*Data extracts:*
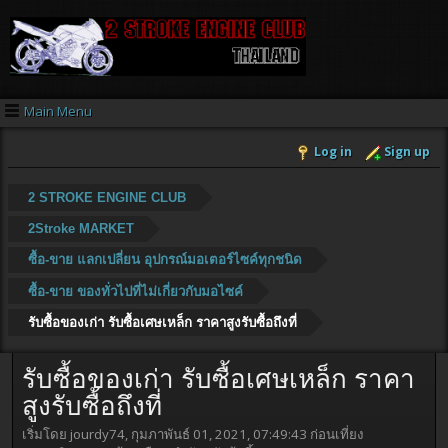
Main Menu
Log in
Sign up
2 STROKE ENGINE CLUB
2Stroke MARKET
ซื้อ-ขาย แลกเปลี่ยน อุปกรณ์มอเตอร์ไซค์ทุกชนิด
ซื้อ-ขาย ของทั่วไปที่ไม่เกี่ยวกับมอไซค์
รับซื้อของเก่า รับซื้อเศษเหล็ก ราคาสูงรับซื้อถึงที่
รับซื้อของเก่า รับซื้อเศษเหล็ก ราคา
สูงรับซื้อถึงที่
เริ่มโดย jourdy74, กุมภาพันธ์ 01, 2021, 07:49:43 ก่อนเที่ยง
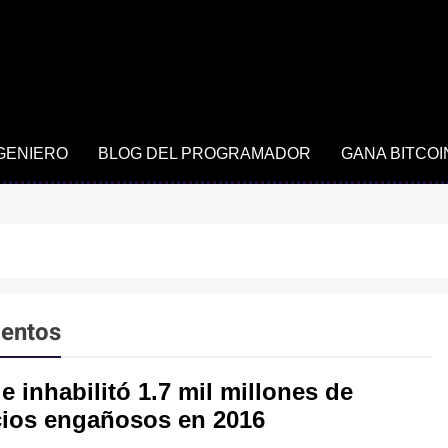
NGENIERO
BLOG DEL PROGRAMADOR
GANA BITCOI
lentos
 inhabilitó 1.7 mil millones de
ios engañosos en 2016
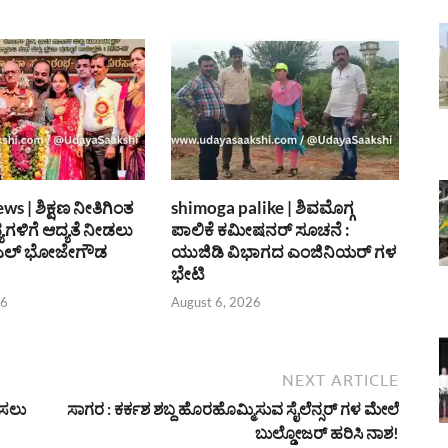
s | ಶಿಕ್ಷಣ ನೀತಿಗಿಂತ
shimoga palike | ಶಿವಮೊಗ್ಗ
ಗಳಿಗೆ ಆದ್ಯತೆ ನೀಡಲು
ಪಾಲಿಕೆ ಕಮೀಷನರ್ ಸೂಚನೆ :
 ಎಲ್ ಭೋಜೇಗೌಡ
ಯುಜಿಡಿ ವಿಭಾಗದ ಎಂಜಿನಿಯರ್ ಗಳ
ಭೇಟಿ
26
August 6, 2026
NEXT ARTICLE
ಹಿಸಲು
ಸಾಗರ : ಕರ್ಕಶ ಶಬ್ದ ಹೊರಹೊಮ್ಮಿಸುವ ಸೈಲೆನ್ಸರ್ ಗಳ ಮೇಲೆ
ಬುಲ್ಡೋಜರ್ ಹರಿಸಿ ನಾಶ!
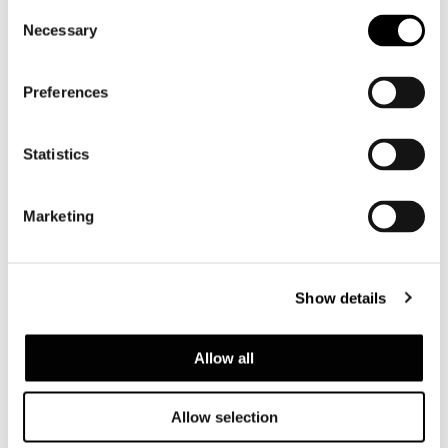
Consent
Necessary
Selection
Preferences
Statistics
Marketing
Show details
Allow all
Allow selection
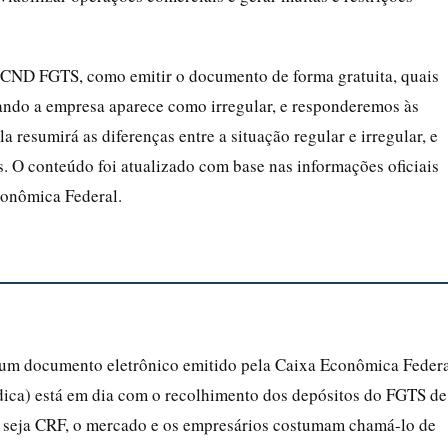
a CND FGTS, como emitir o documento de forma gratuita, quais
uando a empresa aparece como irregular, e responderemos às
a resumirá as diferenças entre a situação regular e irregular, e
as. O conteúdo foi atualizado com base nas informações oficiais
conômica Federal.
um documento eletrônico emitido pela Caixa Econômica Feder
ídica) está em dia com o recolhimento dos depósitos do FGTS de
 seja CRF, o mercado e os empresários costumam chamá-lo de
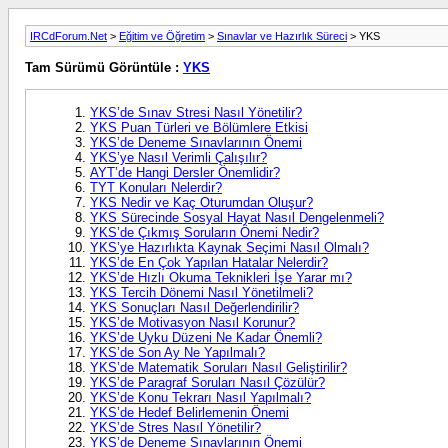
IRCdForum.Net
>
Eğitim ve Öğretim
>
Sınavlar ve Hazırlık Süreci
> YKS
Tam Sürümü Görüntüle :
YKS
YKS’de Sınav Stresi Nasıl Yönetilir?
YKS Puan Türleri ve Bölümlere Etkisi
YKS’de Deneme Sınavlarının Önemi
YKS’ye Nasıl Verimli Çalışılır?
AYT’de Hangi Dersler Önemlidir?
TYT Konuları Nelerdir?
YKS Nedir ve Kaç Oturumdan Oluşur?
YKS Sürecinde Sosyal Hayat Nasıl Dengelenmeli?
YKS’de Çıkmış Soruların Önemi Nedir?
YKS’ye Hazırlıkta Kaynak Seçimi Nasıl Olmalı?
YKS’de En Çok Yapılan Hatalar Nelerdir?
YKS’de Hızlı Okuma Teknikleri İşe Yarar mı?
YKS Tercih Dönemi Nasıl Yönetilmeli?
YKS Sonuçları Nasıl Değerlendirilir?
YKS’de Motivasyon Nasıl Korunur?
YKS’de Uyku Düzeni Ne Kadar Önemli?
YKS’de Son Ay Ne Yapılmalı?
YKS’de Matematik Soruları Nasıl Geliştirilir?
YKS’de Paragraf Soruları Nasıl Çözülür?
YKS’de Konu Tekrarı Nasıl Yapılmalı?
YKS’de Hedef Belirlemenin Önemi
YKS’de Stres Nasıl Yönetilir?
YKS’de Deneme Sınavlarının Önemi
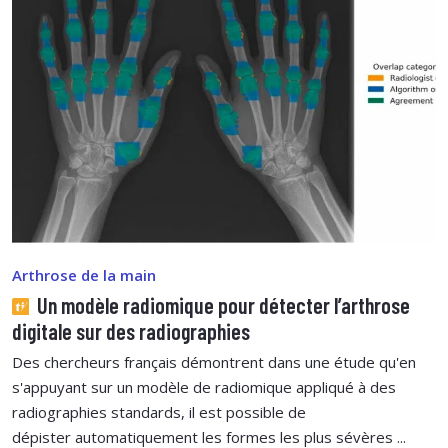
Arthrose de la main
Un modèle radiomique pour détecter l’arthrose
digitale sur des radiographies
Des chercheurs français démontrent dans une étude qu'en
s'appuyant sur un modèle de radiomique appliqué à des
radiographies standards, il est possible de
dépister automatiquement les formes les plus sévères ...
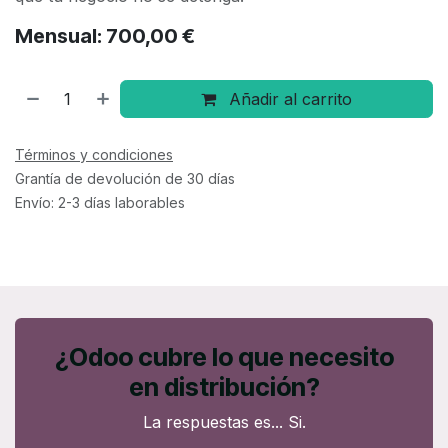
Mensual: 700,00 €
Añadir al carrito
Términos y condiciones
Grantía de devolución de 30 días
Envío: 2-3 días laborables
¿Odoo cubre lo que necesito
en distribución?
La respuestas es... Si.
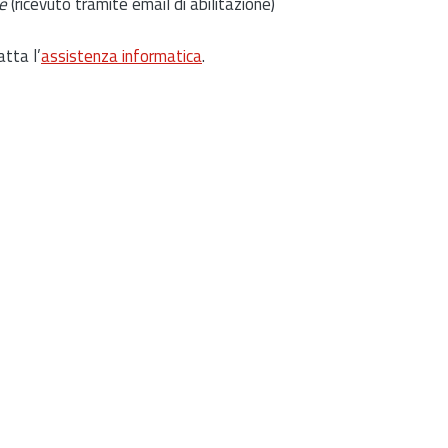
e
(ricevuto tramite email di abilitazione)
atta l’
assistenza informatica
.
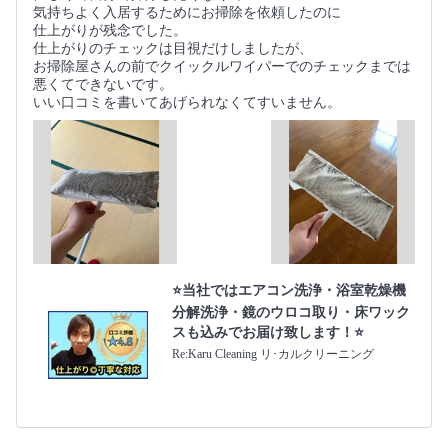
気持ちよく入居するためにお掃除を依頼したのに
仕上がりが残念でした。
仕上がりのチェックは目視だけしましたが、
お掃除屋さんの前でクイックルワイパーでのチェックまでは
悪くてできないです。
いい口コミを書いてあげられなくてすいません。
⭐当社ではエアコン洗浄・浴室乾燥機
分解洗浄・鏡のウロコ取り・床ワック
スも込みでお届け致します！⭐
Re:Karu Cleaning リ･カルクリーニング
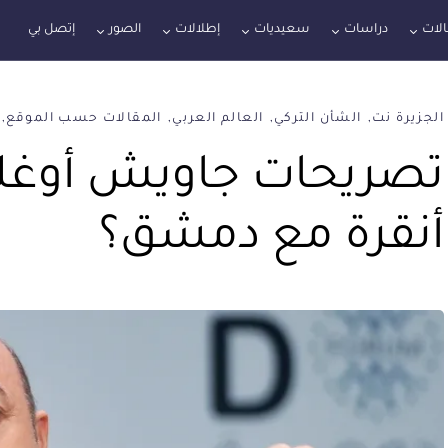
لات
دراسات
سعيديات
إطلالات
الصور
إتصل بي
الجزيرة نت
الشأن التركي
العالم العربي
المقالات حسب الموقع
تصريحات جاويش أوغل
أنقرة مع دمشق؟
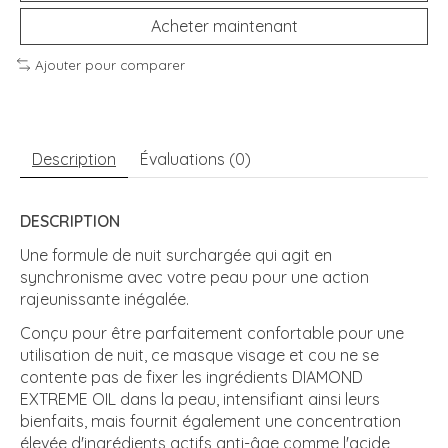
Acheter maintenant
Ajouter pour comparer
Description
Évaluations (0)
DESCRIPTION
Une formule de nuit surchargée qui agit en
synchronisme avec votre peau pour une action
rajeunissante inégalée.
Conçu pour être parfaitement confortable pour une
utilisation de nuit, ce masque visage et cou ne se
contente pas de fixer les ingrédients DIAMOND
EXTREME OIL dans la peau, intensifiant ainsi leurs
bienfaits, mais fournit également une concentration
élevée d'ingrédients actifs anti-âge comme l'acide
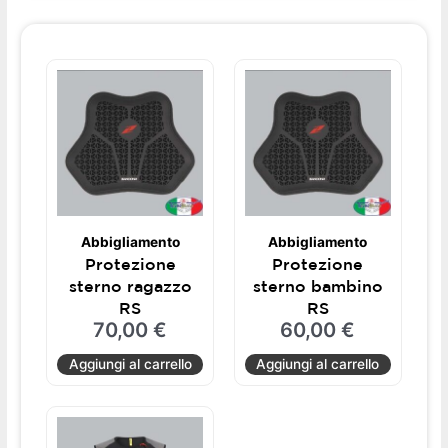
Abbigliamento
Abbigliamento
Protezione
Protezione
sterno ragazzo
sterno bambino
RS
RS
70,00
€
60,00
€
Aggiungi al carrello
Aggiungi al carrello
Questo
prodotto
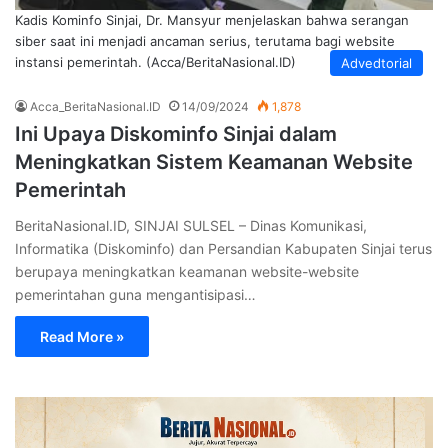
Kadis Kominfo Sinjai, Dr. Mansyur menjelaskan bahwa serangan
siber saat ini menjadi ancaman serius, terutama bagi website
instansi pemerintah. (Acca/BeritaNasional.ID)
Advedtorial
Acca_BeritaNasional.ID
14/09/2024
1,878
Ini Upaya Diskominfo Sinjai dalam
Meningkatkan Sistem Keamanan Website
Pemerintah
BeritaNasional.ID, SINJAI SULSEL – Dinas Komunikasi,
Informatika (Diskominfo) dan Persandian Kabupaten Sinjai terus
berupaya meningkatkan keamanan website-website
pemerintahan guna mengantisipasi…
Read More »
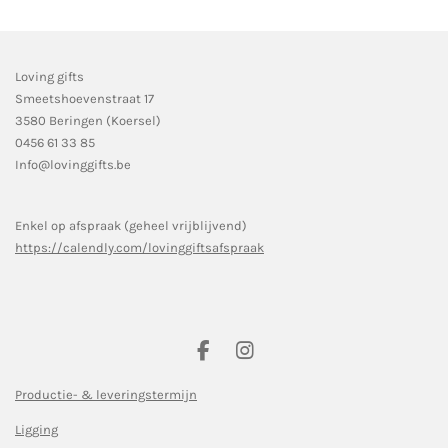
Loving gifts
Smeetshoevenstraat 17
3580 Beringen (Koersel)
0456 61 33 85
Info@lovinggifts.be
Enkel op afspraak (geheel vrijblijvend)
https://calendly.com/lovinggiftsafspraak
F
I
a
n
c
s
Productie- & leveringstermijn
e
t
Ligging
b
a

*Directions:* Your copy must match the records above exactly, apart from the pictures, which are excluded.

*Answer box:*
Main Menu
Log in
Sign up
2 STROKE ENGINE CLUB
2Stroke MARKET
ซื้อ-ขาย แลกเปลี่ยน อุปกรณ์มอเตอร์ไซค์ทุกชนิด
ซื้อ-ขาย ของทั่วไปที่ไม่เกี่ยวกับมอไซค์
รับซื้อของเก่า รับซื้อเศษเหล็ก ราคาสูงรับซื้อถึงที่
รับซื้อของเก่า รับซื้อเศษเหล็ก ราคา
สูงรับซื้อถึงที่
เริ่มโดย jourdy74, กุมภาพันธ์ 01, 2021, 07:49:43 ก่อนเที่ยง
NGENIERO
BLOG DEL PROGRAMADOR
GANA BITCOI
lentos
 inhabilitó 1.7 mil millones de
ios engañosos en 2016
s | ಶಿಕ್ಷಣ ನೀತಿಗಿಂತ
shimoga palike | ಶಿವಮೊಗ್ಗ
ಗಳಿಗೆ ಆದ್ಯತೆ ನೀಡಲು
ಪಾಲಿಕೆ ಕಮೀಷನರ್ ಸೂಚನೆ :
 ಎಲ್ ಭೋಜೇಗೌಡ
ಯುಜಿಡಿ ವಿಭಾಗದ ಎಂಜಿನಿಯರ್ ಗಳ
ಭೇಟಿ
26
August 6, 2026
NEXT ARTICLE
ಹಿಸಲು
ಸಾಗರ : ಕರ್ಕಶ ಶಬ್ದ ಹೊರಹೊಮ್ಮಿಸುವ ಸೈಲೆನ್ಸರ್ ಗಳ ಮೇಲೆ
ಬುಲ್ಡೋಜರ್ ಹರಿಸಿ ನಾಶ!
Consent
Necessary
Selection
Preferences
Statistics
Marketing
Show details
Allow all
Allow selection
a CND FGTS, como emitir o documento de forma gratuita, quais
uando a empresa aparece como irregular, e responderemos às
a resumirá as diferenças entre a situação regular e irregular, e
as. O conteúdo foi atualizado com base nas informações oficiais
conômica Federal.
um documento eletrônico emitido pela Caixa Econômica Feder
ídica) está em dia com o recolhimento dos depósitos do FGTS de
 seja CRF, o mercado e os empresários costumam chamá-lo de
IRCdForum.Net
>
Eğitim ve Öğretim
>
Sınavlar ve Hazırlık Süreci
> YKS
Tam Sürümü Görüntüle :
YKS
YKS’de Sınav Stresi Nasıl Yönetilir?
YKS Puan Türleri ve Bölümlere Etkisi
YKS’de Deneme Sınavlarının Önemi
YKS’ye Nasıl Verimli Çalışılır?
AYT’de Hangi Dersler Önemlidir?
TYT Konuları Nelerdir?
YKS Nedir ve Kaç Oturumdan Oluşur?
YKS Sürecinde Sosyal Hayat Nasıl Dengelenmeli?
YKS’de Çıkmış Soruların Önemi Nedir?
YKS’ye Hazırlıkta Kaynak Seçimi Nasıl Olmalı?
YKS’de En Çok Yapılan Hatalar Nelerdir?
YKS’de Hızlı Okuma Teknikleri İşe Yarar mı?
YKS Tercih Dönemi Nasıl Yönetilmeli?
YKS Sonuçları Nasıl Değerlendirilir?
YKS’de Motivasyon Nasıl Korunur?
YKS’de Uyku Düzeni Ne Kadar Önemli?
YKS’de Son Ay Ne Yapılmalı?
YKS’de Matematik Soruları Nasıl Geliştirilir?
YKS’de Paragraf Soruları Nasıl Çözülür?
YKS’de Konu Tekrarı Nasıl Yapılmalı?
YKS’de Hedef Belirlemenin Önemi
YKS’de Stres Nasıl Yönetilir?
YKS’de Deneme Sınavlarının Önemi
Arthrose de la main
Un modèle radiomique pour détecter l’arthrose
digitale sur des radiographies
Des chercheurs français démontrent dans une étude qu'en
s'appuyant sur un modèle de radiomique appliqué à des
radiographies standards, il est possible de
dépister automatiquement les formes les plus sévères ...
Mensual: 700,00 €
Añadir al carrito
Términos y condiciones
Grantía de devolución de 30 días
Envío: 2-3 días laborables
¿Odoo cubre lo que necesito
en distribución?
La respuestas es... Si.
e
(ricevuto tramite email di abilitazione)
atta l’
assistenza informatica
.
気持ちよく入居するためにお掃除を依頼したのに
仕上がりが残念でした。
仕上がりのチェックは目視だけしましたが、
お掃除屋さんの前でクイックルワイパーでのチェックまでは
悪くてできないです。
いい口コミを書いてあげられなくてすいません。
⭐当社ではエアコン洗浄・浴室乾燥機
分解洗浄・鏡のウロコ取り・床ワック
スも込みでお届け致します！⭐
Re:Karu Cleaning リ･カルクリーニング
لات
دراسات
سعيديات
إطلالات
الصور
إتصل بي
الجزيرة نت
الشأن التركي
العالم العربي
المقالات حسب الموقع
تصريحات جاويش أوغل
أنقرة مع دمشق؟
Acheter maintenant
Ajouter pour comparer
Description
Évaluations (0)
DESCRIPTION
Une formule de nuit surchargée qui agit en
synchronisme avec votre peau pour une action
rajeunissante inégalée.
Conçu pour être parfaitement confortable pour une
utilisation de nuit, ce masque visage et cou ne se
contente pas de fixer les ingrédients DIAMOND
EXTREME OIL dans la peau, intensifiant ainsi leurs
bienfaits, mais fournit également une concentration
élevée d'ingrédients actifs anti-âge comme l'acide
Abbigliamento
Abbigliamento
Protezione
Protezione
sterno ragazzo
sterno bambino
RS
RS
70,00
€
60,00
€
Aggiungi al carrello
Aggiungi al carrello
Questo
prodotto
Kadis Kominfo Sinjai, Dr. Mansyur menjelaskan bahwa serangan
siber saat ini menjadi ancaman serius, terutama bagi website
instansi pemerintah. (Acca/BeritaNasional.ID)
Advedtorial
Acca_BeritaNasional.ID
14/09/2024
1,878
Ini Upaya Diskominfo Sinjai dalam
Meningkatkan Sistem Keamanan Website
Pemerintah
BeritaNasional.ID, SINJAI SULSEL – Dinas Komunikasi,
Informatika (Diskominfo) dan Persandian Kabupaten Sinjai terus
berupaya meningkatkan keamanan website-website
pemerintahan guna mengantisipasi…
Read More »
Loving gifts
Smeetshoevenstraat 17
3580 Beringen (Koersel)
0456 61 33 85
Info@lovinggifts.be
Enkel op afspraak (geheel vrijblijvend)
https://calendly.com/lovinggiftsafspraak
F
I
a
n
c
s
Productie- & leveringstermijn
e
t
Ligging
b
a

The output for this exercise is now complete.